Updated Results from the Phase 2 Waveline-004 Study of Zilovertamab Vedotin in Relapsed or Refractory Diffuse Large B-Cell Lymphoma

Background: Up to 50% of patients with diffuse large B-cell lymphoma (DLBCL) will develop relapsed or refractory (R/R) disease, and treatment options are limited for patients whose disease has progressed after or were ineligible for autologous stem cell transplantation (ASCT) or chimeric antigen receptor T-cell (CAR-T) therapy. Receptor tyrosine kinase–like orphan receptor 1 (ROR1) is expressed in various hematological malignancies such as DLBCL. Zilovertamab vedotin is a ROR1-targeting antibody-drug conjugate that has demonstrated clinically meaningful antitumor activity and manageable safety in early results of the phase 2 waveLINE-004 study (NCT05144841) for patients with R/R DLBCL whose disease progressed after or were ineligible for ASCT and/or CAR-T therapy. We present updated results from waveLINE-004.

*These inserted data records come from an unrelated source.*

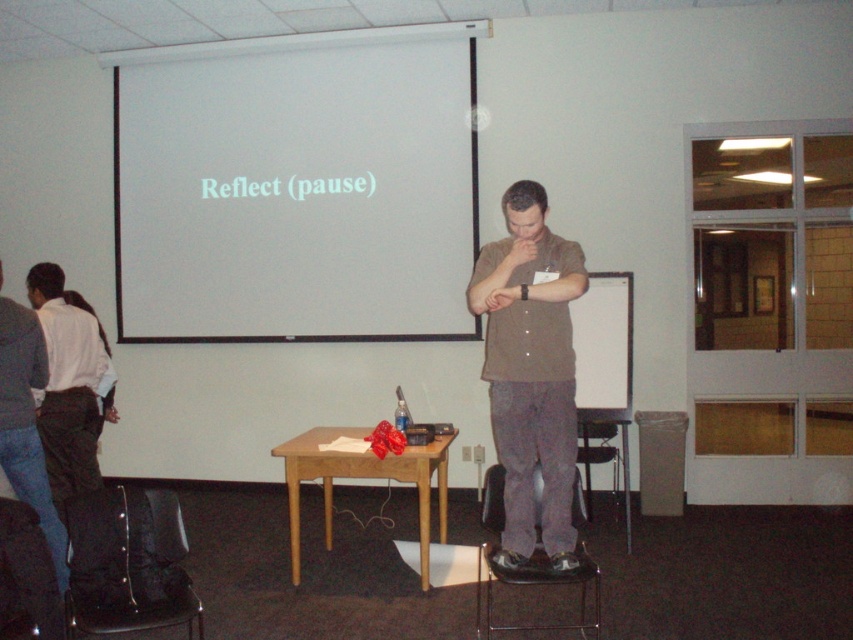 Which is more to the right, white matte projection screen at upper center or brown cotton shirt at center?

brown cotton shirt at center

Which is more to the left, white matte projection screen at upper center or brown cotton shirt at center?

From the viewer's perspective, white matte projection screen at upper center appears more on the left side.

Where is `white matte projection screen at upper center`? white matte projection screen at upper center is located at coordinates (296, 195).

Where is `white matte projection screen at upper center`? This screenshot has height=640, width=853. white matte projection screen at upper center is located at coordinates tap(296, 195).

Between white matte projection screen at upper center and brown wooden table at center, which one appears on the right side from the viewer's perspective?

From the viewer's perspective, brown wooden table at center appears more on the right side.

Is point (270, 310) closer to camera compared to point (374, 467)?

No, (270, 310) is behind (374, 467).

Is point (238, 202) closer to viewer compared to point (354, 476)?

No, (238, 202) is further to viewer.

Locate an element on the screen. This screenshot has height=640, width=853. white matte projection screen at upper center is located at coordinates (296, 195).

Can you confirm if brown cotton shirt at center is bigger than brown wooden table at center?

No.

Measure the distance between point (550, 396) and camera.

Point (550, 396) is 10.35 feet from camera.

Describe the element at coordinates (531, 371) in the screenshot. The width and height of the screenshot is (853, 640). I see `brown cotton shirt at center` at that location.

Identify the location of brown cotton shirt at center. (531, 371).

Methods: Eligible patients ≥18 years of age with histologically confirmed R/R DLBCL per WHO classification whose disease progressed after ≥2 lines of therapy including an alkylating agent, anthracycline, and an anti-CD20 antibody and whose disease had progressed after or were ineligible for ASCT and CAR-T therapy. Additionally, patients had to have had measurable disease per Lugano 2014 criteria, PET-positive disease, and an ECOG PS of 0-2. Patients received zilovertamab vedotin 2.5 mg/kg IV until disease progression or until any other discontinuation criteria were met. ORR per Lugano 2014 criteria by investigator review was the primary end point. DOR per Lugano 2014 criteria by investigator review and safety/tolerability were secondary end points. DCR (CR + PR + SD) and PFS per Lugano 2014 criteria by investigator review and OS were exploratory end points. Efficacy is reported for patients with ≥1 postbaseline assessment. Safety is reported for all patients who received ≥1 dose of zilovertamab vedotin. All patients provided written informed consent. The data cutoff date was April 26, 2023.

Results: A total of 98 patients were enrolled and received ≥1 dose of zilovertamab vedotin. The median age was 66 years (range, 19-88), 63 patients (64%) were male, 86 (92%) had an ECOG PS of 0 or 1, and 70 (71%) had received ≥3 prior lines of therapy. Of these 98 patients, 57 (58%) were ineligible for ASCT or CAR-T therapy. At data cutoff, 61 patients (62%) had discontinued treatment, most commonly due to progressive disease (37 [38%]), and treatment was ongoing for 37 patients (38%). Median time from first dose to data cutoff was 4.5 months (range, 0.2-13.2) for patients who received ≥1 dose of zilovertamab vedotin (all-patients-as-treated population; N = 98) and 5.6 months (range, 0.9-13.2) for patients who had ≥1 postbaseline scan (efficacy analysis population; n = 79). ORR was 29% (95% CI, 19-40); 10 patients (13%) had a CR, 13 (16%) had a PR, and 10 (13%) had SD; DCR was 42% (95% CI, 31-53). Median DOR was 3.0 months (range, 0.0+ to 8.8+); an estimated 40% of responders had a response duration ≥6 months. Median PFS was 2.5 months (95% CI, 1.9-3.0); the 6-month PFS rate was 15%. Median OS for all 98 patients was 10.6 months (95% CI, 5.1-NR); the 6-month OS rate was 62%. Treatment-related adverse events (AEs) occurred in 78 patients (80%), of which the most common (≥25%) were neutrophil count decreased (48%) and anemia (26%). Grade 3-5 treatment-related AEs occurred in 51 patients (52%); most commonly (≥15%) neutrophil count decreased (39%) and anemia (15%). One patient (1%) experienced a grade 2 treatment-related infusion reaction. Eighteen patients (18%) experienced peripheral neuropathy regardless of treatment of whom 2 (2%) had a grade 3 or 4 event. Median time to onset of first peripheral neuropathy was 29.5 days (range, 3-284). Dose modification because of peripheral neuropathy was required for 10 patients (10%); 6 (6%) experienced dose reduction and 4 (4%) experienced dose interruption. Treatment-related AEs led to discontinuation in 4 patients (4%; 2 diabetic ketoacidosis, 1 septic shock, and 1 acute kidney injury). Two patients (2%) died because of treatment-related AEs (1 septic shock, 1 acute kidney injury).

Summary/Conclusion: After additional follow-up, zilovertamab vedotin continued to demonstrate sustained antitumor activity and manageable safety in patients with R/R DLBCL whose disease progressed after or were ineligible for ASCT and/or CAR-T therapy. These results support the continued investigation of zilovertamab vedotin in patients with R/R DLBCL.